BRYCE MOLDER: I have to force myself to not hit balls now. I'm not a big range guy anyway but I'll go out and try to figure something out and all it does it get me thinking and I play better by feel and I kind of adapt to how I feel throughout the round and throughout my shots and throughout the week and find shots that I can play for the week, and that's what I always did; instead of feeling like on a right-to-left hole you have to hit this little perfect draw that turns down the middle or a back right pin you have to hit it this high.
It was an ugly round today actually at times. My good shots were really good. I made five birdies and two long putts, and two of those were gimmies, and played the par 5s over par. So it wasn't a pretty round at all, but, you know, there's probably going to be a lot of pretty rounds at even par today.
So if I can go figure out how to hit a little better tomorrow, it will be just a little bit easier on myself. But I've learned to not care what it looks like.

Q. The comment you made before, once you stopped caring --
BRYCE MOLDER: Really, once I stopped looking at how many fairways I hit and how many greens you hit, and all of a sudden I think one week I led in fairways in regulation; I've never been close to that before, and it was on the tightest, narrowest most awkward golf course for me that I could play on, and I think I looked at it after three rounds, and I was leading, and I was like, that's got to be a mistake.
But no, there's no right way to do it.

Q. I looked in the stats on you when you were coming in, and nothing is way high up there accept birdies and eagles.
BRYCE MOLDER: Exactly, yeah. My putting, I wouldn't say I figured it out; people that say they figure it out, that's the last thing I want to say. But I feel like I was doing all right on putting and two or three weeks ago, I started hitting the putt on line again, and since then I've been hitting edges and just barely misreading it and then today, you know, they happened to go in. Hopefully it keeps up. And you've got to putt well. Doesn't matter how well you hit it; you have to putt well because you're going to hit it in the rough some.

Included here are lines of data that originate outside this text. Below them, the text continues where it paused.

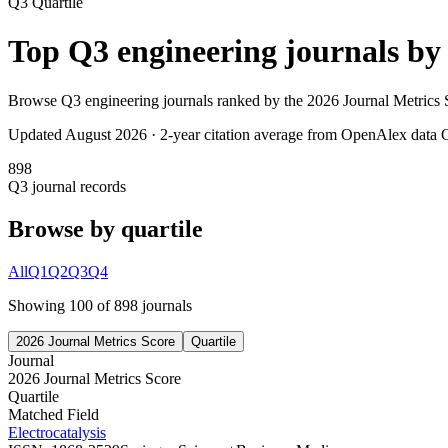
Q3
Quartile
Top
Q3
engineering
journals b
Browse
Q3
engineering
journals ranked by the
2026 Journal Metrics 
Updated August
2026
· 2-year citation average from OpenAlex data
O
898
Q3
journal records
Browse by quartile
All
Q1
Q2
Q3
Q4
Showing
100
of
898
journal
s
2026 Journal Metrics Score
Quartile
Journal
2026 Journal Metrics Score
Quartile
Matched Field
Electrocatalysis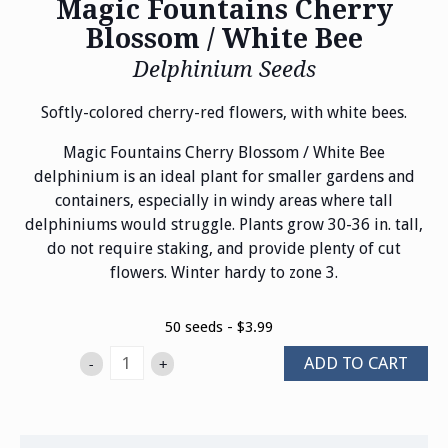
Magic Fountains Cherry
Blossom / White Bee
Delphinium Seeds
Softly-colored cherry-red flowers, with white bees.
Magic Fountains Cherry Blossom / White Bee
delphinium is an ideal plant for smaller gardens and
containers, especially in windy areas where tall
delphiniums would struggle. Plants grow 30-36 in. tall,
do not require staking, and provide plenty of cut
flowers. Winter hardy to zone 3.
50 seeds - $3.99
ADD TO CART
-
+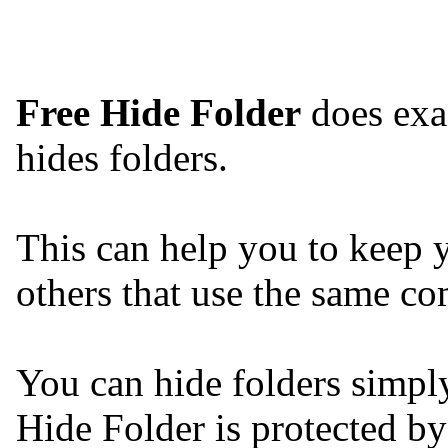
Free Hide Folder
does exact
hides folders.
This can help you to keep yo
others that use the same co
You can hide folders simpl
Hide Folder is protected b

Q. Pure greens this morning, too.
BRYCE MOLDER: Yeah. That's the good thing about the early round, and you have a late round, you don't have that, but the ball goes a little further in the afternoon. That's why you see some low scores in the afternoon sometimes, because the course plays a little shorter.
THE MODERATOR: Can you go through your round?
BRYCE MOLDER: Bogeyed 4. Birdied the next hole and I birdied 8.
I laid up with a third iron and wedged it up there pretty close and missed it.
Then I made one from -- actually the best shot I hit all day was I didn't even hit the green. I hit it just in the back fringe on 5 and made it. That was a 3-iron, and on 8 another par 3, I hit a 6-iron to about two feet. I hit it to about a foot on No. 10 with an 8-iron. And made that and then I made about a 35-footer on 11. Made a lot of pars, some pretty good pars in there and made about a 30-footer on 17. I hit a 4-iron, a fat 4-iron, a little chunk and release.

Q. You birdied three of the par 3s.
BRYCE MOLDER: That's what I was laughing about, 1-over on the par 5s, and if I play the par 5s even for the week, I'll be happy. Usually it would be the other way around, but I'll take it either way.